Other challenges during the pandemic have included limited testing capacity, a limited ability to enact a lockdown, and budgetary shortfalls.

“A lockdown would have catastrophic consequence for a county with very limited resources. The government could not offer some countermeasures of the lockdown. Most of the population live day-to-day or run small businesses just to ensure that they have some money to eat the next day,” he said.

‘The government has a very limited or even no budget to respond for such a continuous tragedy, with Idai, and now Eloise in the same region… the future will depend on what kind of support the government will have,” he said.

In addition to the pandemic, the country is also trying to avert cholera and other waterborne disease outbreaks, as occurred following Cyclones Idai and Kenneth in 2019. Those outbreaks were contained with, “social mobilization campaigns for prevention, establishment of treatment centers and units, coordination to improve of water, sanitation and hygiene, and surveillance,” according to a 2019 study in The International Journal of Environmental Research and Public Health.

“With flood waters present in multiple locations, the risk of water-borne diseases, including cholera, is high,” OCHA warned in a statement that was first reported by AFP.

Direct Relief worked with a team led by Dr. Ayesha Mahmud of UC Berkeley and Rebecca Kahn of Harvard’s TH Chan School of Public Health to create a predictive mapping application that models the risk of a cholera outbreak. The app was shared with Mozambique’s Beira Operations Research Center  and follows a similar product Mahmud and Kahn created with Direct Relief, Nethope, Facebook’s Data for Good team, and Northwestern University’s School of Medicine in 2019 to predict cholera outbreak pathways. That modeling was shared with WHO in Pemba and Mozambique’s Ministry of Health.

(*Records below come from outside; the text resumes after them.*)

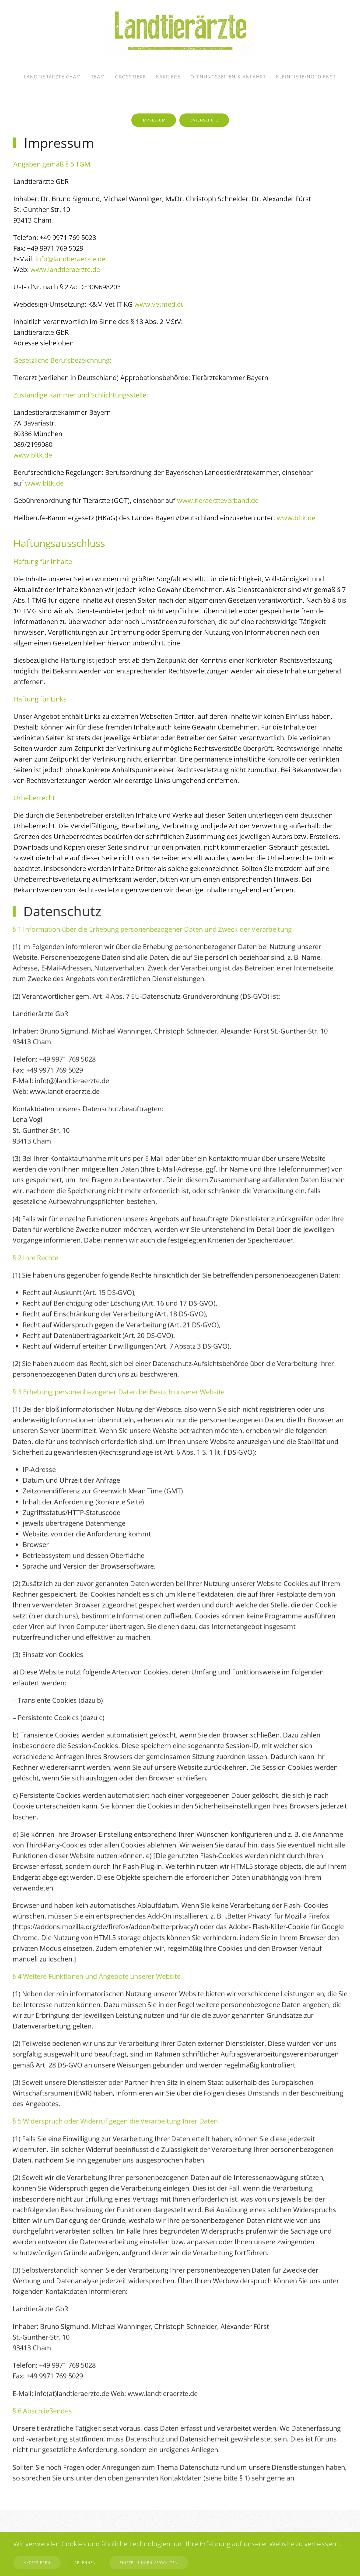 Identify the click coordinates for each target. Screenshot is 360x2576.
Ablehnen (85, 2562)
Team (98, 76)
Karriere (168, 76)
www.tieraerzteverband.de (218, 500)
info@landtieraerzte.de (70, 258)
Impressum (154, 119)
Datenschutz (204, 119)
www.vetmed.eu (159, 304)
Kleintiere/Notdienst (306, 76)
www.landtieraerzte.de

The goal of the apps is to give policy makers information that can help inform an optimized deployment of resources.

Direct Relief has also responded to Cyclone Eloise via a $50,000 grant that was requested by HAI to lead health center repairs and rebuilding efforts in the region. Support for the latest storm comes on top of $5.2 million in medical aid shipped to Mozambique since Cyclone Idai made landfall.